Work task: Among the entries, which lines carry the string "governing"? Copy every one.
--- Record extracts ---
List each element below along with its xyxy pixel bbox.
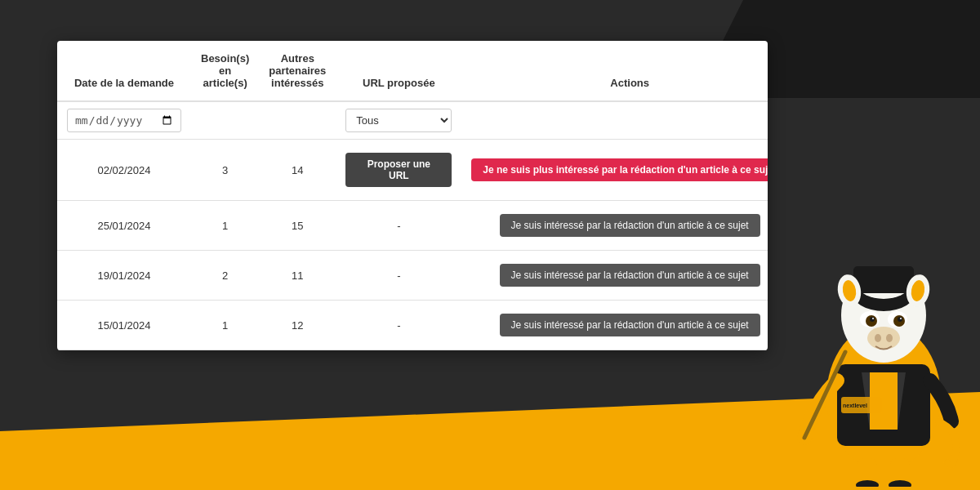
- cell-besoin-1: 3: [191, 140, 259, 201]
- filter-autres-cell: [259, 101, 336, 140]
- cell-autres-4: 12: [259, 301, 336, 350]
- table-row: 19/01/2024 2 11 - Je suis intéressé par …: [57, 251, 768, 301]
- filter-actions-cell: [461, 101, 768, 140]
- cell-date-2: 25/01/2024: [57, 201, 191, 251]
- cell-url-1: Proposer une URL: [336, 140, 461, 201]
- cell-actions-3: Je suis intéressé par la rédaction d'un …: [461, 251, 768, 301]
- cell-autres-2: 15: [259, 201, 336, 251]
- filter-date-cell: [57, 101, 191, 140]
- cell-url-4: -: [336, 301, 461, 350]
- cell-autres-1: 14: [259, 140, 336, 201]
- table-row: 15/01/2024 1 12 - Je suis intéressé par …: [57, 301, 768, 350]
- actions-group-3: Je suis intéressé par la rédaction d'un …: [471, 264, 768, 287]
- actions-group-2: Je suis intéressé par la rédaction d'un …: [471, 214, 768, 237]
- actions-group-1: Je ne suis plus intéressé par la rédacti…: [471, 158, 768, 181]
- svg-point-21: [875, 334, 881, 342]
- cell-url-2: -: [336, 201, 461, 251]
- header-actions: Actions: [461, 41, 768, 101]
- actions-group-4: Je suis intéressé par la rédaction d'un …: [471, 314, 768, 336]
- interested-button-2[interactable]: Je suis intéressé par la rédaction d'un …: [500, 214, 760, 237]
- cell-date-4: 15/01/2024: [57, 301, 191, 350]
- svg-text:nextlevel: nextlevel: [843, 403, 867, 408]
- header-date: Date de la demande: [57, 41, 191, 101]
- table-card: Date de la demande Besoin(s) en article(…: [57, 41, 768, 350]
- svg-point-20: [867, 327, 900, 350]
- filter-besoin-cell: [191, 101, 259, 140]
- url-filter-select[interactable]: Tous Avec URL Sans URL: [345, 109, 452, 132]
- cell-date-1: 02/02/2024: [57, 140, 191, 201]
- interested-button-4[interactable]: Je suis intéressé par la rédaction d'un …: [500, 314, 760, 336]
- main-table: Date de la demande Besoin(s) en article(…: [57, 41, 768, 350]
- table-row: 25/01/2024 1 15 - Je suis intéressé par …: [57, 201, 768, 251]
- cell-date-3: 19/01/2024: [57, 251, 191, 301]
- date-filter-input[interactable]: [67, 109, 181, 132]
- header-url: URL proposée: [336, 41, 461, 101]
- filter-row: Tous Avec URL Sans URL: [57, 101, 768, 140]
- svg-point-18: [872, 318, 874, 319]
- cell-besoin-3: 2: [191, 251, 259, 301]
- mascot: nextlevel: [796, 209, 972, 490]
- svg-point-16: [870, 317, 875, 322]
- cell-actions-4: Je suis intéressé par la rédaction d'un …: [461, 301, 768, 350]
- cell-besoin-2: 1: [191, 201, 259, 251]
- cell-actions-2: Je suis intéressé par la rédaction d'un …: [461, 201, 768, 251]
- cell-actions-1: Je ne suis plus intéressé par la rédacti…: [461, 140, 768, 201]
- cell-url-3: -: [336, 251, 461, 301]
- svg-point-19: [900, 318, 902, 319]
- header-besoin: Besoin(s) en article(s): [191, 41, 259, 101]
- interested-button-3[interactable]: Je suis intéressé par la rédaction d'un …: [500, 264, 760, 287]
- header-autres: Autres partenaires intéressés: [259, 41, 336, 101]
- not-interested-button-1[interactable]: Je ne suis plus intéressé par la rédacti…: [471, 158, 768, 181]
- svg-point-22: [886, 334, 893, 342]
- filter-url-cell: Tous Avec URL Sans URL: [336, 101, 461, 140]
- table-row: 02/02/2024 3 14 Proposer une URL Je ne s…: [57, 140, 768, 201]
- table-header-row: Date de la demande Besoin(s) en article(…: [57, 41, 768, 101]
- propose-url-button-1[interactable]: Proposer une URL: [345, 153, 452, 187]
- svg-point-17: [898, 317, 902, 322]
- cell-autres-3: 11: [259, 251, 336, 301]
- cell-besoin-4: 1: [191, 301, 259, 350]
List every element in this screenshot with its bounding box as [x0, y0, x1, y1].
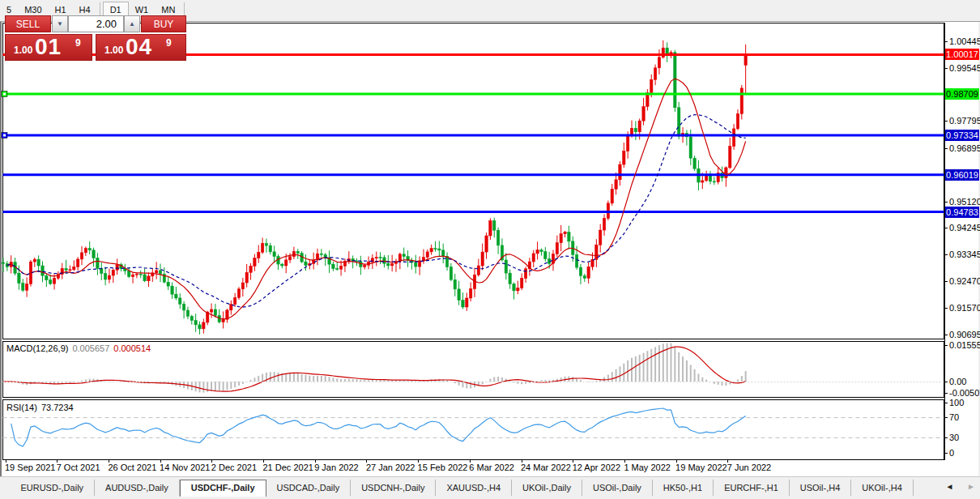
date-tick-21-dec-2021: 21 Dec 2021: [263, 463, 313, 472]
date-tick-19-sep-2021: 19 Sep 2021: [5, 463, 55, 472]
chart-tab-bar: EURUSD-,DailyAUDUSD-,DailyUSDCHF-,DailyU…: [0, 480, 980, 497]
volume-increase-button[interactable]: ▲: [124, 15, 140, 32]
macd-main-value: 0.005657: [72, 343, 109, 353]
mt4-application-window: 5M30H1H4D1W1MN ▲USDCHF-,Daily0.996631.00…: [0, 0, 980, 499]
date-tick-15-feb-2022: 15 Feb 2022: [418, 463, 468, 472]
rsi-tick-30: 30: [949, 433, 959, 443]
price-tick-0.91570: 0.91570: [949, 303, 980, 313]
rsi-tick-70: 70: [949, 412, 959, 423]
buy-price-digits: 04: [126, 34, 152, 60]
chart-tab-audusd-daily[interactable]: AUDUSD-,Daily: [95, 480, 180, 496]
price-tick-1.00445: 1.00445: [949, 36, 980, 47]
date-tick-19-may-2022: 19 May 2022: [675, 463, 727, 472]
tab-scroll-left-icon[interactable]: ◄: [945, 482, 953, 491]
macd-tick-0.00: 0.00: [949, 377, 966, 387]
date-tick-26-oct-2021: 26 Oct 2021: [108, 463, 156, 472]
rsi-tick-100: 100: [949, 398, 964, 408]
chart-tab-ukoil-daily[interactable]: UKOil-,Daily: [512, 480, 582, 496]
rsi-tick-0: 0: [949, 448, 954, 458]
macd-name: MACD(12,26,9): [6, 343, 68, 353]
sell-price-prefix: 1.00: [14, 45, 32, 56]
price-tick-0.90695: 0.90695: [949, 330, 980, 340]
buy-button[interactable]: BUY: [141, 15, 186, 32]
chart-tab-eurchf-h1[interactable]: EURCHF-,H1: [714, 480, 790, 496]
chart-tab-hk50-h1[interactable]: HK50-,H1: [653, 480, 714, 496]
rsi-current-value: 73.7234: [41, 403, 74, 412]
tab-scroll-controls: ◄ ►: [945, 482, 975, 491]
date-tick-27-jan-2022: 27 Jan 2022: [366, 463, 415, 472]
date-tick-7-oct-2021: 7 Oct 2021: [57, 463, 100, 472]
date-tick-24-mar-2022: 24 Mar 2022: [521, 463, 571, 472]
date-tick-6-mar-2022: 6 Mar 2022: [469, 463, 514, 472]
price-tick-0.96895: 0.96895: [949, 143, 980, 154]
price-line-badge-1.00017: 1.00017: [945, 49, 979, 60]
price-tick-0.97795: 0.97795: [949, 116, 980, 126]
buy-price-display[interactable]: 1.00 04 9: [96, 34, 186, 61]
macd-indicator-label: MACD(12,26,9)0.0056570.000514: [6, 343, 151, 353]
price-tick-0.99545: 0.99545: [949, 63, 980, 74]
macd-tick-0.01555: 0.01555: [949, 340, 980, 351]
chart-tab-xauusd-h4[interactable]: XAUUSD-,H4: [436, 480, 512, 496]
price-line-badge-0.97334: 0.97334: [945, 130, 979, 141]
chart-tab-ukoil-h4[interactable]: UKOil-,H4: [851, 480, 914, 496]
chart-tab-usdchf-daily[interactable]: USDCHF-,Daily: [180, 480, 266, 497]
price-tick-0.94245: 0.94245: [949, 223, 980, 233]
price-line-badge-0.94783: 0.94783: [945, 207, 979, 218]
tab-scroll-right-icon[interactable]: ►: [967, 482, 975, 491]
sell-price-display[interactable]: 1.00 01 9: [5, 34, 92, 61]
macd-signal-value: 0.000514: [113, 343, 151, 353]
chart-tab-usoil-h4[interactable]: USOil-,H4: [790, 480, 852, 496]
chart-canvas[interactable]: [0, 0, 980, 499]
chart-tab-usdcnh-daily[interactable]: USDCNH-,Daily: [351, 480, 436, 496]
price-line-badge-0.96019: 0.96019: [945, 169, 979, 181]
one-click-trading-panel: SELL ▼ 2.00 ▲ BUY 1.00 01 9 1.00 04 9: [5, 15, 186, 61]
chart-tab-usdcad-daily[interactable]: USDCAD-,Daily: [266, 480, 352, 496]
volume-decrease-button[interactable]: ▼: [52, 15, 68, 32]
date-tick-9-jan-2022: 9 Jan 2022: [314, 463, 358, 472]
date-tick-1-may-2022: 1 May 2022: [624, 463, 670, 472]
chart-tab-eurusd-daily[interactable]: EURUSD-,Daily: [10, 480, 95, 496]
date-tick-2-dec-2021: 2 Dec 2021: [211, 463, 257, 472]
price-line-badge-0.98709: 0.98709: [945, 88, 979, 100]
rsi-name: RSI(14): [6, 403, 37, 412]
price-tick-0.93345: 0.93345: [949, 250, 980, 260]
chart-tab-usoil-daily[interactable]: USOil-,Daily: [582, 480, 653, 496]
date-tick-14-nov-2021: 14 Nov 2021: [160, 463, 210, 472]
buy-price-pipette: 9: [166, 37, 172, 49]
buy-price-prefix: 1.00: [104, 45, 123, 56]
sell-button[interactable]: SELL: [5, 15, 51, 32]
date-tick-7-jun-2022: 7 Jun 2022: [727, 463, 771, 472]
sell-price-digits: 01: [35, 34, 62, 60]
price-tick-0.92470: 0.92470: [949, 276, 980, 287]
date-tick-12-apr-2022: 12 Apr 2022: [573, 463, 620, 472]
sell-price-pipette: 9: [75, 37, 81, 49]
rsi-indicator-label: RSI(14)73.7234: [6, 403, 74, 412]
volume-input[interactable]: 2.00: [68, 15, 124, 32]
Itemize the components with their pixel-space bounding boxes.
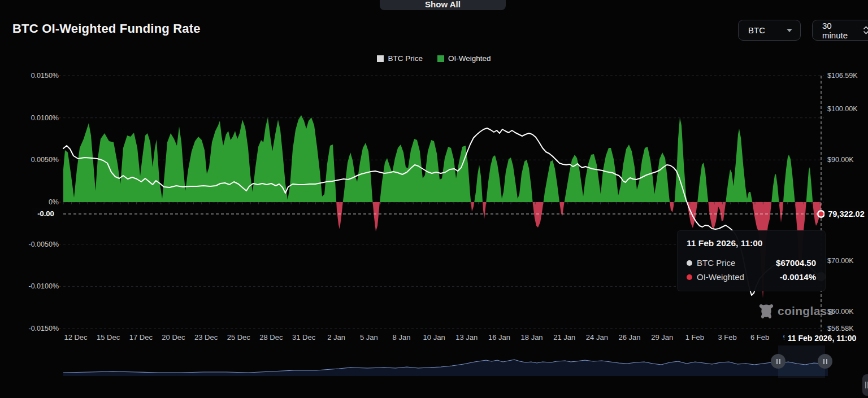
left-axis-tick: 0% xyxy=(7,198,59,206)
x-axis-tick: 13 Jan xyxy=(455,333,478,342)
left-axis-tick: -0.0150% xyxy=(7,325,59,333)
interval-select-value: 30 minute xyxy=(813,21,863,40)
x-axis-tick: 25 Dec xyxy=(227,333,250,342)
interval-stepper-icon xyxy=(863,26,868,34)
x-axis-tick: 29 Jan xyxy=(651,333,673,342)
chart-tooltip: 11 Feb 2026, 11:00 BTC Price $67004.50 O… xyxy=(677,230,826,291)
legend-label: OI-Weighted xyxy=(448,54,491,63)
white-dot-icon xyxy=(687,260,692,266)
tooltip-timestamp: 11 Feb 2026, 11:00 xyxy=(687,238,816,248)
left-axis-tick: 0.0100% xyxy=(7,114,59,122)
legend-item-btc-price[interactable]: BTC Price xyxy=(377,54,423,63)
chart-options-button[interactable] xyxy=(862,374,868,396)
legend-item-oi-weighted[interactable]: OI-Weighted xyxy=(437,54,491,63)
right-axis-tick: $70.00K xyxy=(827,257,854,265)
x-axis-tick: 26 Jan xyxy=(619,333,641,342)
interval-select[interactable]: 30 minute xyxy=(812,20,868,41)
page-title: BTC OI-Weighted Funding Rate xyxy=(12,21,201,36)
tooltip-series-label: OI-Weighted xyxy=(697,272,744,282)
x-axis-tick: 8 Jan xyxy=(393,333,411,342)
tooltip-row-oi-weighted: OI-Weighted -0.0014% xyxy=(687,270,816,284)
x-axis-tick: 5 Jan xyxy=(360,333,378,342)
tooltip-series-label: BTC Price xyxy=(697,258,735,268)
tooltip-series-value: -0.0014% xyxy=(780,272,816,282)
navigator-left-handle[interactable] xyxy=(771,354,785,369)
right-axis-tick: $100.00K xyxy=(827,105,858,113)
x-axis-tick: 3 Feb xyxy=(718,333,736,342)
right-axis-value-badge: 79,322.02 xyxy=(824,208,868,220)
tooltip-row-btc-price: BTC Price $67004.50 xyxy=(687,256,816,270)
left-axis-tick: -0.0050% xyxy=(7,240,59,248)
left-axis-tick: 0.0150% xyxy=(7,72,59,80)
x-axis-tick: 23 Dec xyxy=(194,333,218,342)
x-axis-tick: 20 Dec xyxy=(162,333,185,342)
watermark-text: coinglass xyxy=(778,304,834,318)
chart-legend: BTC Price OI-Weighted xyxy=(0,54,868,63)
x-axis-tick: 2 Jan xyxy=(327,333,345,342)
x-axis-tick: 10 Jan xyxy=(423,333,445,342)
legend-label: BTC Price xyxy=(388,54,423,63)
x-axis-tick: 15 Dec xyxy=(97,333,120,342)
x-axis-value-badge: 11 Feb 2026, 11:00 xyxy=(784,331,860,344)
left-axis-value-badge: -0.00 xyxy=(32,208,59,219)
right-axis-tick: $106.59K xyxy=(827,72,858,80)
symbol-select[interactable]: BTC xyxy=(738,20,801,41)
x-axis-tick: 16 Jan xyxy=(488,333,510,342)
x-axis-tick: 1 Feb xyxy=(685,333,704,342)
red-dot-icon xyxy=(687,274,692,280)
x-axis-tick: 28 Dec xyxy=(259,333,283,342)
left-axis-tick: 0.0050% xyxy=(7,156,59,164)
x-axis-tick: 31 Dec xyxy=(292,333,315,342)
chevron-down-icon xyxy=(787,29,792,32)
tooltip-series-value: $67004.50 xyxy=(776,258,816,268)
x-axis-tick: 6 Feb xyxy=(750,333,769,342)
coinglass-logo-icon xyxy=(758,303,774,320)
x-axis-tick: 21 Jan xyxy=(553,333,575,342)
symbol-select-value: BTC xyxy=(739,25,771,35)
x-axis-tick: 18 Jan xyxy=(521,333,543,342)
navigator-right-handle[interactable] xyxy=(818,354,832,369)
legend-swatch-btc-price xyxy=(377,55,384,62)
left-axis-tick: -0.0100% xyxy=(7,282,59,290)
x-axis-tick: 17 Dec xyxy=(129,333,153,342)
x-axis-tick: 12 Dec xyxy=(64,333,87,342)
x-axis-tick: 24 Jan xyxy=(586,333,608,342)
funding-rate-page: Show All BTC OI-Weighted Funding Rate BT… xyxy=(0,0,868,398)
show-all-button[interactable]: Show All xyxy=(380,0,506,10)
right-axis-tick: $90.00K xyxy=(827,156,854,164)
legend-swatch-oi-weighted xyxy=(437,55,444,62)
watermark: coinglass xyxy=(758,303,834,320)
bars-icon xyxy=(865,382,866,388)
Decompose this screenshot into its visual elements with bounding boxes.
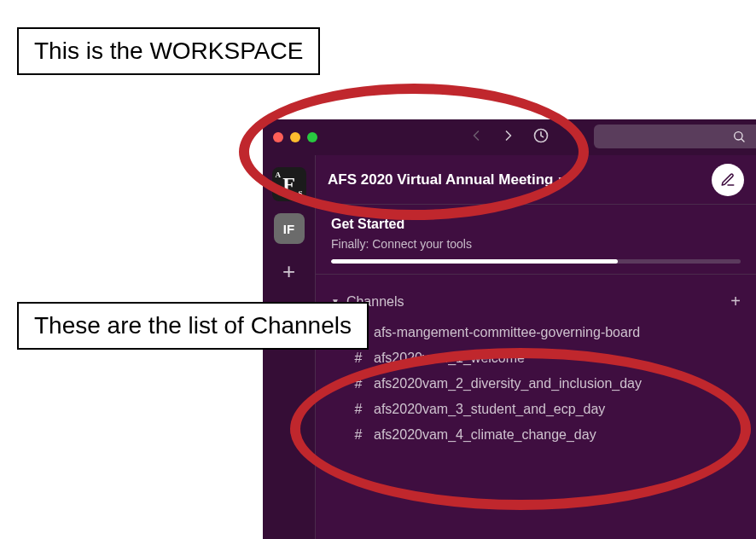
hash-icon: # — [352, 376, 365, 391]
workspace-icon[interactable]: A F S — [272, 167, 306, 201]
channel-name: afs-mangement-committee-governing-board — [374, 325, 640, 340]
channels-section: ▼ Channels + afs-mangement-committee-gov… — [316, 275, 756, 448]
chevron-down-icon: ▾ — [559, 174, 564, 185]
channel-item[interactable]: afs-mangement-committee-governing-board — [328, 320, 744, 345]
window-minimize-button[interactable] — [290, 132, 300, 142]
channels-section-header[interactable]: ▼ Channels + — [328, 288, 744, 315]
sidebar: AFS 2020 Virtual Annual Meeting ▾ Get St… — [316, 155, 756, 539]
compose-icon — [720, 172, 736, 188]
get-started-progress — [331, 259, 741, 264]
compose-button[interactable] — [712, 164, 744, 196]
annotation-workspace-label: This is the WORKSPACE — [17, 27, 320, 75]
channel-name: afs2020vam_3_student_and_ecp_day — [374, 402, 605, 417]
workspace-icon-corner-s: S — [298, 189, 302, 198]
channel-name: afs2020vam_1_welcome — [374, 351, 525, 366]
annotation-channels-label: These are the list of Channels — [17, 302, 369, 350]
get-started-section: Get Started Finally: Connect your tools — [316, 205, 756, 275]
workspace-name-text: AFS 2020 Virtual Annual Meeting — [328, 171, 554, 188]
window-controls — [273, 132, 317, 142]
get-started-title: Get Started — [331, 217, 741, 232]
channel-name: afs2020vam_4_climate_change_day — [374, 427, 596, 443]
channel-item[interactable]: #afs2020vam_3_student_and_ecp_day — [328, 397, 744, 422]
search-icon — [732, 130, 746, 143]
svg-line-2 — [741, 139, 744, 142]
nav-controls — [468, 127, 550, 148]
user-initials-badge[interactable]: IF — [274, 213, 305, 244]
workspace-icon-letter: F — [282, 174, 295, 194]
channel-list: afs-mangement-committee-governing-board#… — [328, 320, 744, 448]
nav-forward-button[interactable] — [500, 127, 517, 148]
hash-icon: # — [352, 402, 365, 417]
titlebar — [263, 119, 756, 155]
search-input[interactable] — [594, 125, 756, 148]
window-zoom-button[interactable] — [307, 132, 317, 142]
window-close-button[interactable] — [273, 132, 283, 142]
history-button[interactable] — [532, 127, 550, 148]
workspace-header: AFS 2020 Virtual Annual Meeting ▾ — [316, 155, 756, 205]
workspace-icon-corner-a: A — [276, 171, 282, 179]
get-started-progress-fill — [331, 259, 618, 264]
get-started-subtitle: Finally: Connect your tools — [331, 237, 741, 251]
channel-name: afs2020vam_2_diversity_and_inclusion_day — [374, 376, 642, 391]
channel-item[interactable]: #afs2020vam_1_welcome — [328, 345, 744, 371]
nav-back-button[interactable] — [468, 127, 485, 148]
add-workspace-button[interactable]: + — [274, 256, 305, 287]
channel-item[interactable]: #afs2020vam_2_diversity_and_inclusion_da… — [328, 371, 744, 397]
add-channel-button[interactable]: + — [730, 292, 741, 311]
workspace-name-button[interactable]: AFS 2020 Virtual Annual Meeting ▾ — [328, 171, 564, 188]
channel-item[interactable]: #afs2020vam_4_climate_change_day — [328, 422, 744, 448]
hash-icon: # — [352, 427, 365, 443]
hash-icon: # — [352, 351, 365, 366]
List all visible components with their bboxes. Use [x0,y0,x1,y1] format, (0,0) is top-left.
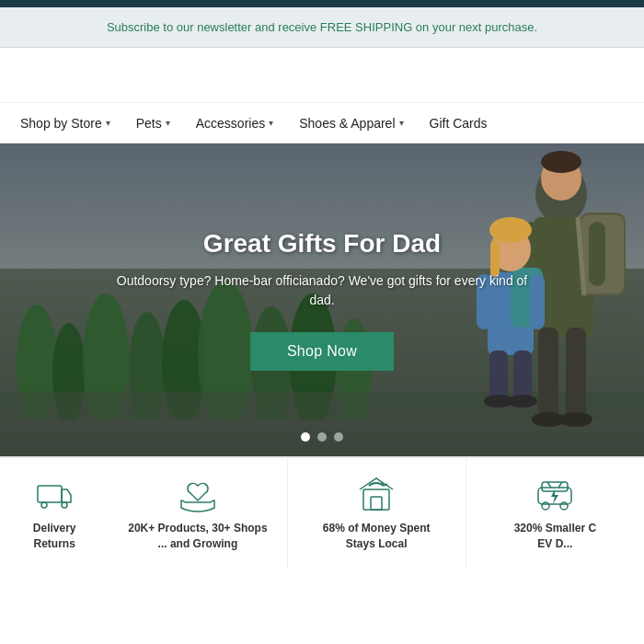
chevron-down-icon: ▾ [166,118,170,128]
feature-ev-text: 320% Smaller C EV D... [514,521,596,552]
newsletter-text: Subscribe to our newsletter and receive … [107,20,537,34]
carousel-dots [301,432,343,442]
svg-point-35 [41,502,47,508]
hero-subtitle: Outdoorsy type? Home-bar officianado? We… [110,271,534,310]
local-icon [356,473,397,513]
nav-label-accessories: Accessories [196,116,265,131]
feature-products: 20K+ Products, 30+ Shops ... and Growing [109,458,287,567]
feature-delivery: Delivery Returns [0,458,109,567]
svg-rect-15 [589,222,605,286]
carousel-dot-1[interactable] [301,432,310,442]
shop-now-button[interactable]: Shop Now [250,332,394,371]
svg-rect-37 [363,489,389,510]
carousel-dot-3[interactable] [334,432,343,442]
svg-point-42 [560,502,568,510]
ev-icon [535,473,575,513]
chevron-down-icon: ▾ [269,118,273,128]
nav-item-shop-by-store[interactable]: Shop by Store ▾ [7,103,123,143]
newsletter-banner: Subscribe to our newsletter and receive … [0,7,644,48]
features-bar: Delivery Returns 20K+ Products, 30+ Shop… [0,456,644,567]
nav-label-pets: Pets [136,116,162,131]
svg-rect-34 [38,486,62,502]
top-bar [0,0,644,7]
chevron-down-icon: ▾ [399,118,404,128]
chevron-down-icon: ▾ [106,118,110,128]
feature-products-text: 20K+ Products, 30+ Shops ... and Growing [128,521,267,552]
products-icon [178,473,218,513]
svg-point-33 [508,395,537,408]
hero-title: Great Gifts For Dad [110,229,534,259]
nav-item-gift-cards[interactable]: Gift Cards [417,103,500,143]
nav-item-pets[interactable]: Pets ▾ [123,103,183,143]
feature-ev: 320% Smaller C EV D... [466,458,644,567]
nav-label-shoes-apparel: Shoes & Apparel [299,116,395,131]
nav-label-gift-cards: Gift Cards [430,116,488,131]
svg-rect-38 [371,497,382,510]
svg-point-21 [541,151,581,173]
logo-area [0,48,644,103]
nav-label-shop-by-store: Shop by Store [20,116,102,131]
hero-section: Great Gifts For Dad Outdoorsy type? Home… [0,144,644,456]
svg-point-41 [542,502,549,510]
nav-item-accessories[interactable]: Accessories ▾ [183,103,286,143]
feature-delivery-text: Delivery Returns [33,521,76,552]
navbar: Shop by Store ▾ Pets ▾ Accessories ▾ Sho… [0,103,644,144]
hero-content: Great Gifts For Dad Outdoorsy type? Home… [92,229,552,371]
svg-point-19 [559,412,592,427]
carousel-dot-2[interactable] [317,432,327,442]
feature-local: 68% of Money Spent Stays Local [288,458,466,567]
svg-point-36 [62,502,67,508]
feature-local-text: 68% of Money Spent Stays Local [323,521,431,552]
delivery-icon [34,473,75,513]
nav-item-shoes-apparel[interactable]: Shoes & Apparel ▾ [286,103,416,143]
---
Answer for the task:
channel-name: afs-mangement-committee-governing-board — [374, 325, 640, 340]
channel-item[interactable]: afs-mangement-committee-governing-board — [328, 320, 744, 345]
channel-list: afs-mangement-committee-governing-board#… — [328, 320, 744, 448]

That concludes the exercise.